Please transcribe the records precisely; pictures stay out of your copy.

##############################

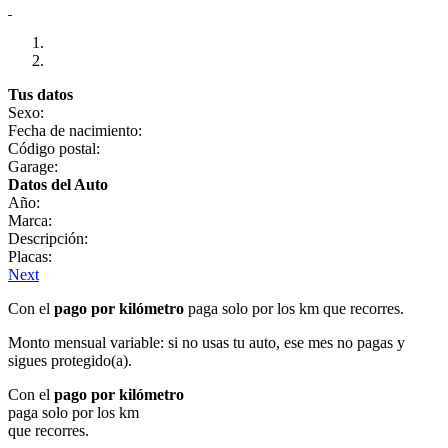
Tus datos
Sexo:
Fecha de nacimiento:
Código postal:
Garage:
Datos del Auto
Año:
Marca:
Descripción:
Placas:
Next
Con el
pago por kilómetro
paga solo por los km que recorres.
Monto mensual variable: si no usas tu auto, ese mes no pagas y
sigues protegido(a).
Con el
pago por kilómetro
paga solo por los km
que recorres.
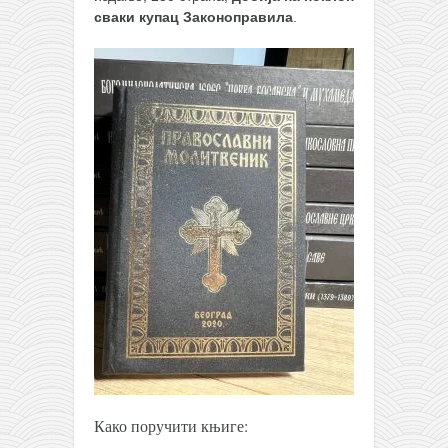
сваки купац Законоправила
.
Како поручити књиге:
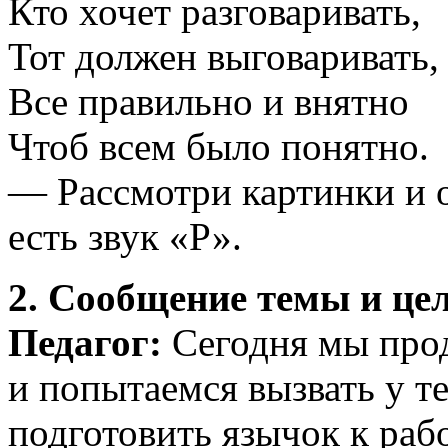
Кто хочет разговаривать,
Тот должен выговаривать,
Все правильно и внятно
Чтоб всем было понятно.
— Рассмотри картинки и о
есть звук «Р».
2. Сообщение темы и цел
Педагог:
Сегодня мы прод
и попытаемся вызвать у те
подготовить язычок к раб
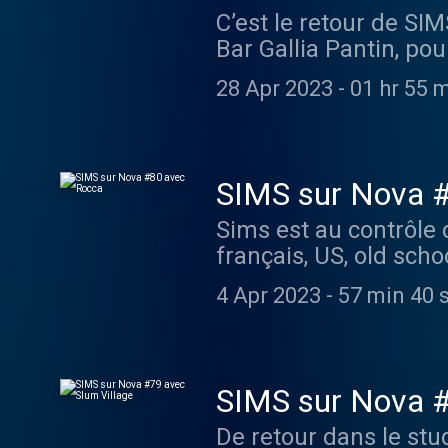
C’est le retour de SI
Bar Gallia Pantin, po
school, en compagnie
28 Apr 2023
-
01 hr 55 
SIMS sur Nova 
Sims est au contrôle 
français, US, old scho
se fait rare depuis 
4 Apr 2023
-
57 min 40 
on était obligés de fêt
SIMS sur Nova #
De retour dans le stu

##############################

**SOLUTION TO THE PROBLEM:**
Tus datos
Sexo:
Fecha de nacimiento:
Código postal:
Garage:
Datos del Auto
Año:
Marca:
Descripción:
Placas:
Next
Con el
pago por kilómetro
paga solo por los km que recorres.
Monto mensual variable: si no usas tu auto, ese mes no pagas y
sigues protegido(a).
Con el
pago por kilómetro
paga solo por los km
que recorres.
сваки купац Законоправила
.
Како поручити књиге:
Кто хочет разговаривать,
Тот должен выговаривать,
Все правильно и внятно
Чтоб всем было понятно.
— Рассмотри картинки и о
есть звук «Р».
2. Сообщение темы и цел
Педагог:
Сегодня мы прод
и попытаемся вызвать у те
подготовить язычок к раб
C’est le retour de SI
Bar Gallia Pantin, po
school, en compagnie
28 Apr 2023
-
01 hr 55 
SIMS sur Nova 
Sims est au contrôle 
français, US, old scho
se fait rare depuis 
4 Apr 2023
-
57 min 40 
on était obligés de fêt
SIMS sur Nova #
De retour dans le stu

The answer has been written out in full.